PortKeys LH5P II Ca Live

Once you figure out how to navigate the menu, the monitor is straightforward to use. The HDMI I/O is on the left side, making it more compatible for operator monitoring on the camera. I do like inputs on the back, but I think the monitor is too thin for that position.

PortKeys LH5P II Top buttons

With the four programmable tools, I can, for the most part, not have to fiddle with the menu system while shooting. I think setting up the monitor with your favorite tools is important to avoid going into the menu. The touchscreen can get activated easily on accident while shooting or moving the camera. This is an issue I have had with all touchscreens. Best to turn it off when changing locations.

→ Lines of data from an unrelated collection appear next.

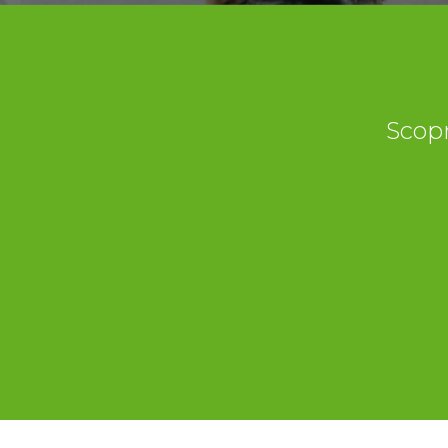
Scopr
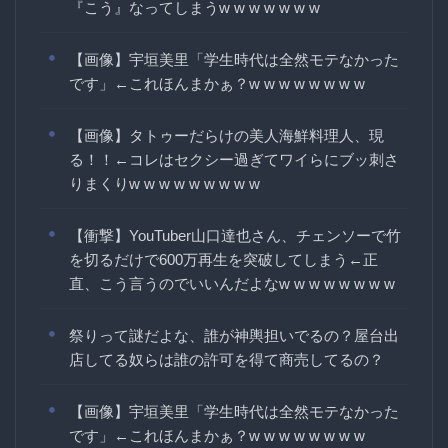
『こう』なってしまうw w w w w w w
【画像】宇垣美里「学生時代は全然モテなかった
です」←これほんまかぁ？w w w w w w w w
【画像】タトゥーだらけの美人海鮮料理人、現
る！！←コレはセクシー過ぎてワイらにブッ刺さ
りまくりw w w w w w w w w
【衝撃】YouTuber山口達也さん、チェンソーで竹
を切るだけで600万再生を突破してしまう←正
直、こう言うのでいいんだよなw w w w w w w w
祭りって謎だよな、誰が神輿担いでるの？屋台出
店してる奴らは誰の許可を得て商売してるの？
【画像】宇垣美里「学生時代は全然モテなかった
です」←これほんまかぁ？w w w w w w w w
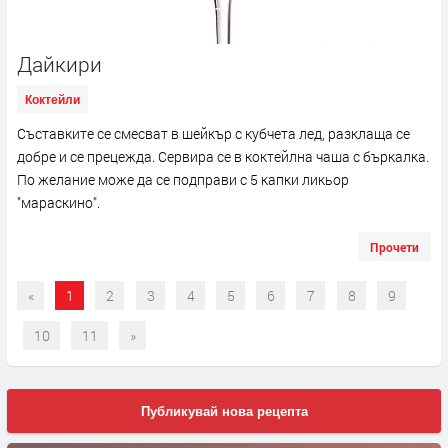
Дайкири
Коктейли
Съставките се смесват в шейкър с кубчета лед, разклаща се
добре и се прецежда. Сервира се в коктейлна чаша с бъркалка.
По желание може да се подправи с 5 капки ликьор
"мараскино".
Прочети
«
1
2
3
4
5
6
7
8
9
10
11
»
Публикувай нова рецепта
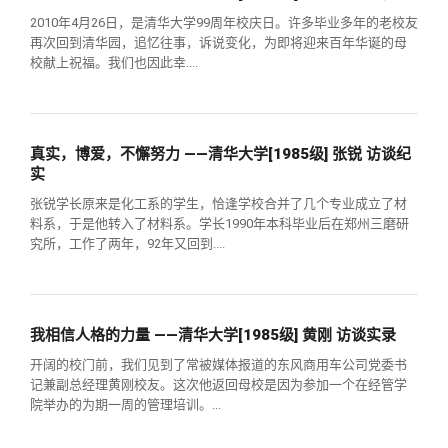
2010年4月26日，是清华大学99周年校庆日。许多毕业多年的老校友
再次回到清华园，追忆往事，诉说变化，为即将迎来百年华诞的母
校献上祝福。我们也因此幸....
真实，博爱，不懈努力 ——清华大学[1985级] 张锐 访谈纪
实
张锐学长原来是化工系的学生，恰逢学校合并了几个专业成立了材
料系，于是他转入了材料系。学长1990年本科毕业后在郑州三磨研
究所，工作了两年，92年又回到....
我相信人格的力量 ——清华大学[1985级] 黄刚 访谈实录
开阔的校门前，我们见到了常被媒体报道的东风商用车公司党委书
记兼副总经理黄刚校友。这次他返回母校是因为参加一个在经管学
院举办的为期一周的管理培训。...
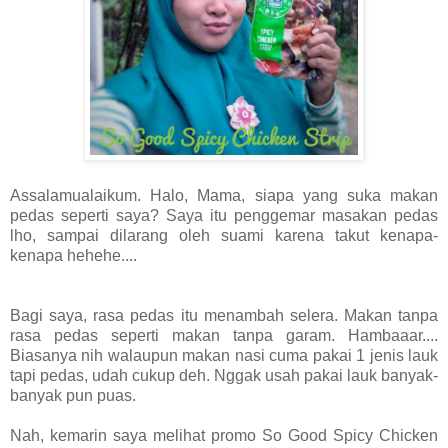
Assalamualaikum. Halo, Mama, siapa yang suka makan
pedas seperti saya? Saya itu penggemar masakan pedas
lho, sampai dilarang oleh suami karena takut kenapa-
kenapa hehehe....
Bagi saya, rasa pedas itu menambah selera. Makan tanpa
rasa pedas seperti makan tanpa garam. Hambaaar....
Biasanya nih walaupun makan nasi cuma pakai 1 jenis lauk
tapi pedas, udah cukup deh. Nggak usah pakai lauk banyak-
banyak pun puas.
Nah, kemarin saya melihat promo So Good Spicy Chicken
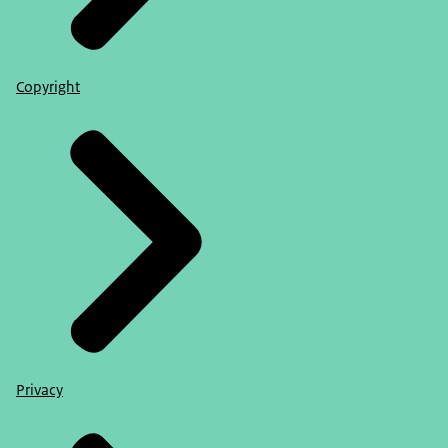
Copyright
Privacy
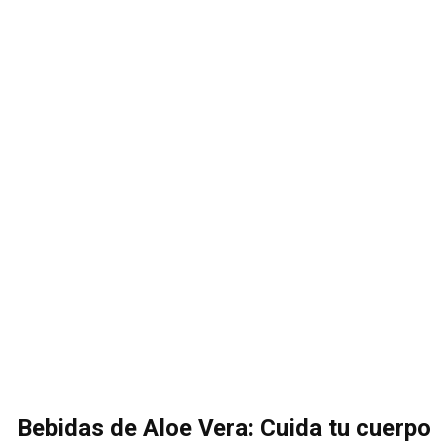
Bebidas de Aloe Vera: Cuida tu cuerpo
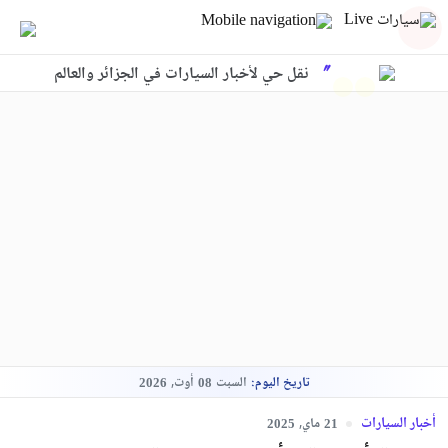
نقل حي لأخبار السيارات في الجزائر والعالم
تاريخ اليوم:
السبت
أوت,
2026
08
أخبار السيارات
ماي,
2025
21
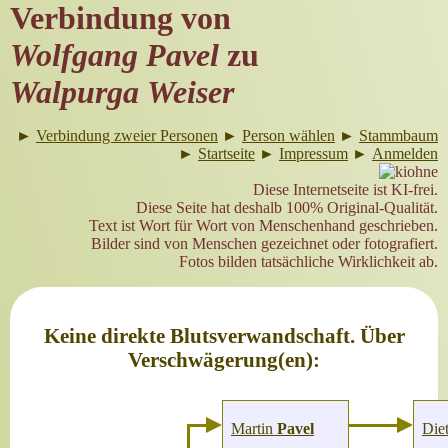
Verbindung von
Wolfgang Pavel
zu
Walpurga Weiser
►
Verbindung zweier Personen
►
Person wählen
►
Stammbaum
►
Startseite
►
Impressum
►
Anmelden
Diese Internetseite ist KI-frei.
Diese Seite hat deshalb 100% Original-Qualität.
Text ist Wort für Wort von Menschenhand geschrieben.
Bilder sind von Menschen gezeichnet oder fotografiert.
Fotos bilden tatsächliche Wirklichkeit ab.
Keine direkte Blutsverwandschaft. Über
Verschwägerung(en):
Martin
Pavel
Die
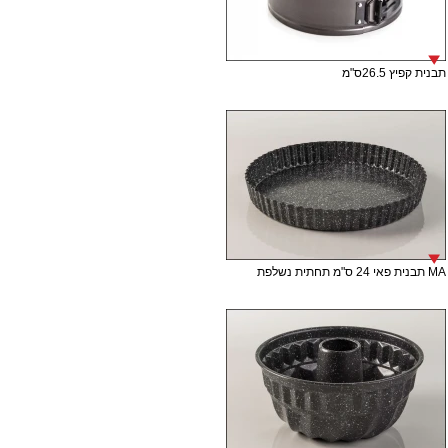
תבנית קפיץ 26.5ס"מ
MA תבנית פאי 24 ס"מ תחתית נשלפת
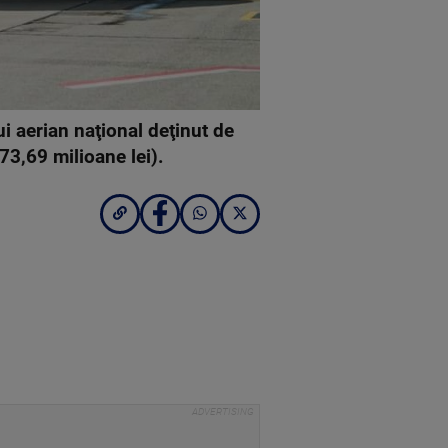
i aerian naţional deţinut de
73,69 milioane lei).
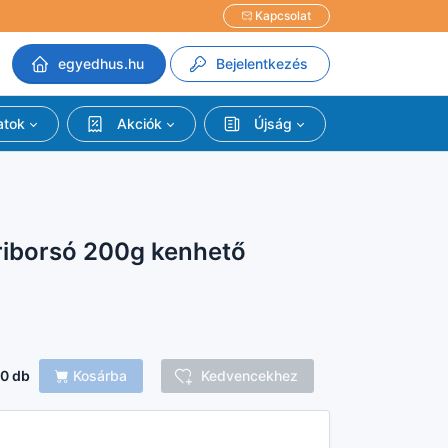
Kapcsolat
egyedhus.hu
Bejelentkezés
atok
Akciók
Újság
riborsó 200g kenhető
0
db
Kosárba
Kedvencekhez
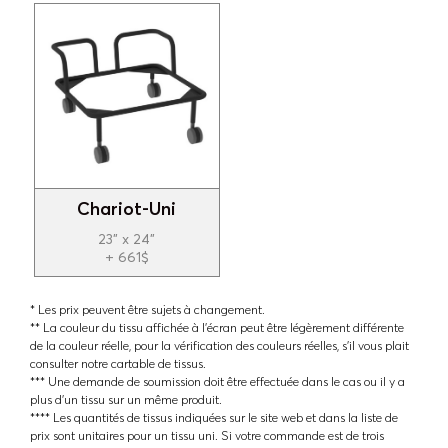
Chariot-Uni
23" x 24"
+ 661$
* Les prix peuvent être sujets à changement.
** La couleur du tissu affichée à l'écran peut être légèrement différente
de la couleur réelle, pour la vérification des couleurs réelles, s'il vous plait
consulter notre cartable de tissus.
*** Une demande de soumission doit être effectuée dans le cas ou il y a
plus d'un tissu sur un même produit.
**** Les quantités de tissus indiquées sur le site web et dans la liste de
prix sont unitaires pour un tissu uni. Si votre commande est de trois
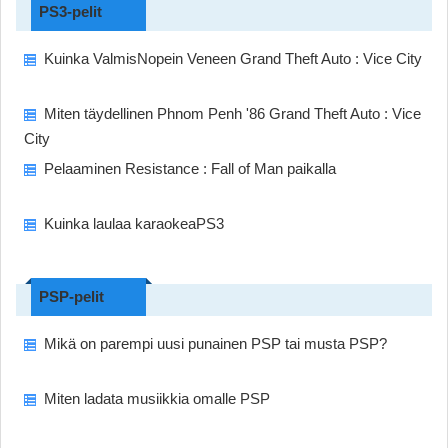
PS3-pelit
Kuinka ValmisNopein Veneen Grand Theft Auto : Vice City
Miten täydellinen Phnom Penh '86 Grand Theft Auto : Vice
City
Pelaaminen Resistance : Fall of Man paikalla
Kuinka laulaa karaokeaPS3
PSP-pelit
Mikä on parempi uusi punainen PSP tai musta PSP?
Miten ladata musiikkia omalle PSP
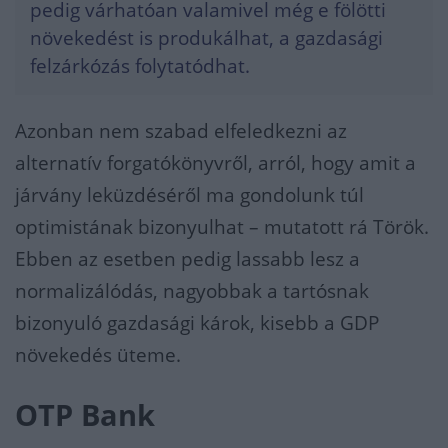
pedig várhatóan valamivel még e fölötti
növekedést is produkálhat, a gazdasági
felzárkózás folytatódhat.
Azonban nem szabad elfeledkezni az
alternatív forgatókönyvről, arról, hogy amit a
járvány leküzdéséről ma gondolunk túl
optimistának bizonyulhat – mutatott rá Török.
Ebben az esetben pedig lassabb lesz a
normalizálódás, nagyobbak a tartósnak
bizonyuló gazdasági károk, kisebb a GDP
növekedés üteme.
OTP Bank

The + and – buttons are set for backlight adjustments. The Menu button accesses the menu, similar to tapping the screen.

So Many Options

Field monitors have been saturating the market lately at reasonable prices. It can make choosing the right one a bit confusing. I like monitors that are over 1500 nits as they can be used in the sun. If I were looking into buying, I would get one with at least 2000 nits. This option does thin the herd a lot as most are not that bright, but I’m seeing more of the high bright models as well at good prices. Brands like Feelworld, Osee, Desview, Lilliput, and Godox are all competing for your hard-earned cash in the budget space.

Final Thoughts

PortKeys LH5P II

I can easily say the PortKeys LH5P II is the best $399 monitor I have used. It has a good build and is packed with useful features for several cameras. My only concern would be how long it will last. I think for an owner-operator who isn’t rough on gear, you can get your money’s worth and then some, but if you are hard on kit, maybe not so much. It does have a metal body, but I don’t know how well it’s built on the inside.

With the budget offer, build quality is only half of the equalization. The life span for budget gear will be less, but having a monitor in this price range with many useful tools opens up pro-level features to the masses. Just be nice to the little guy.